> Prompt: Make an exact copy of the lines from the one containing "заявку!!! Ну их на @#$)" through the end of the material, including both ends but no pictures.

> Material provided:
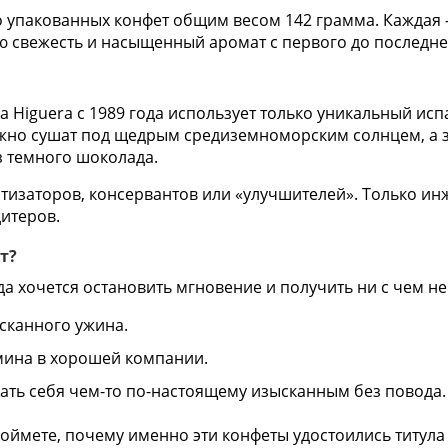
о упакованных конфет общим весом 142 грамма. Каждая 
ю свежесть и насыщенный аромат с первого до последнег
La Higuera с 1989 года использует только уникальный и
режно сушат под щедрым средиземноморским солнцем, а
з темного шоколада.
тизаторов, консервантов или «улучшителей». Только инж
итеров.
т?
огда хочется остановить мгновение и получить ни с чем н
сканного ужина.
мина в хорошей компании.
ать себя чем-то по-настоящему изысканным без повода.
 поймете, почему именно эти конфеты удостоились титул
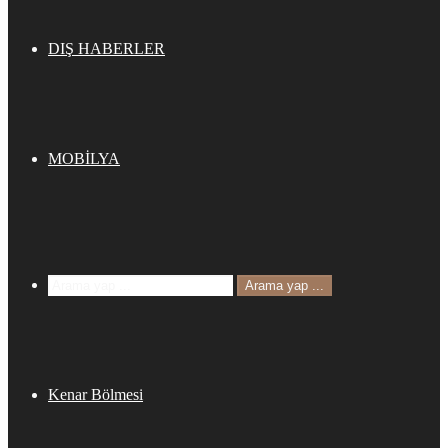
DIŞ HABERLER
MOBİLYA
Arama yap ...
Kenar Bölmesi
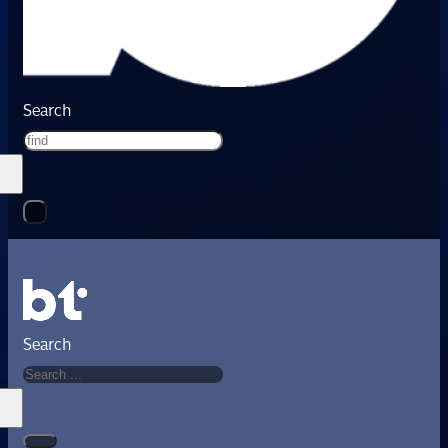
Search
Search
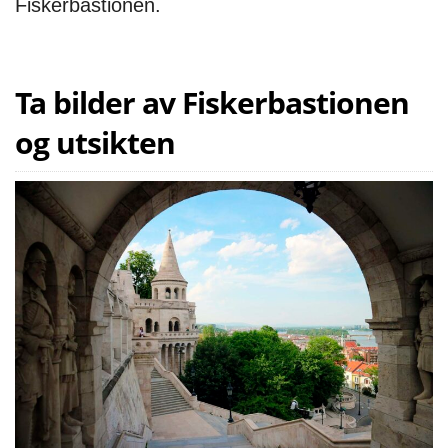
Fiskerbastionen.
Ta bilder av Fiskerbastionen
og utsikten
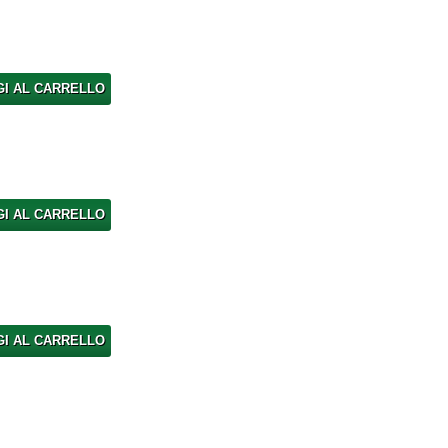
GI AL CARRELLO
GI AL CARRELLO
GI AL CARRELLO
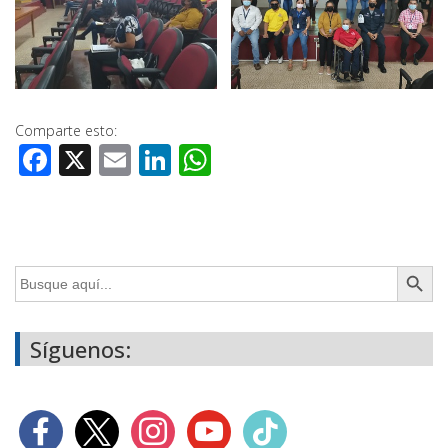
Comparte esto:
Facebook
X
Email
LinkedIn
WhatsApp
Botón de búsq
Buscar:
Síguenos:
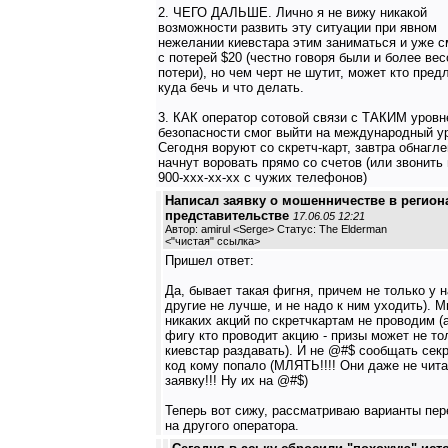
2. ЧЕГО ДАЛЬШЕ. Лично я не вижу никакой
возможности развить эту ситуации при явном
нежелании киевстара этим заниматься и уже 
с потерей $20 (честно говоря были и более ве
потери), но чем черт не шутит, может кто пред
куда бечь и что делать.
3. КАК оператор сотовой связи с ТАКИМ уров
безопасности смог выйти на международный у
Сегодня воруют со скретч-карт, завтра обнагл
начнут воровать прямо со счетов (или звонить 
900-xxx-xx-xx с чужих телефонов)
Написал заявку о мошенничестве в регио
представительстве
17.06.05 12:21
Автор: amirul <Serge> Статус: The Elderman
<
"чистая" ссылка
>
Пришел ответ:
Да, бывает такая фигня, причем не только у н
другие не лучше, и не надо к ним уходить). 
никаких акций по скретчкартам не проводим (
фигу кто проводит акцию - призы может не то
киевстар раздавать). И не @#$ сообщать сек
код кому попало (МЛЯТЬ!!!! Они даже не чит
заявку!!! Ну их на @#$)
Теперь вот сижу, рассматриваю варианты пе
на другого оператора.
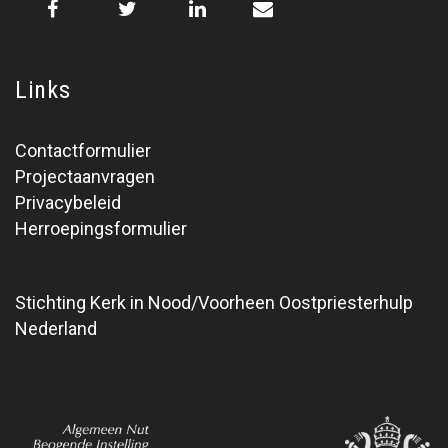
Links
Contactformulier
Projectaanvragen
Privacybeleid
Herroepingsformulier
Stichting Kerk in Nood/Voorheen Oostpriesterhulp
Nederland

> Exercise answer:
заявку!!! Ну их на @#$)
Теперь вот сижу, рассматриваю варианты пе
на другого оператора.
Links
Contactformulier
Projectaanvragen
Privacybeleid
Herroepingsformulier
Stichting Kerk in Nood/Voorheen Oostpriesterhulp
Nederland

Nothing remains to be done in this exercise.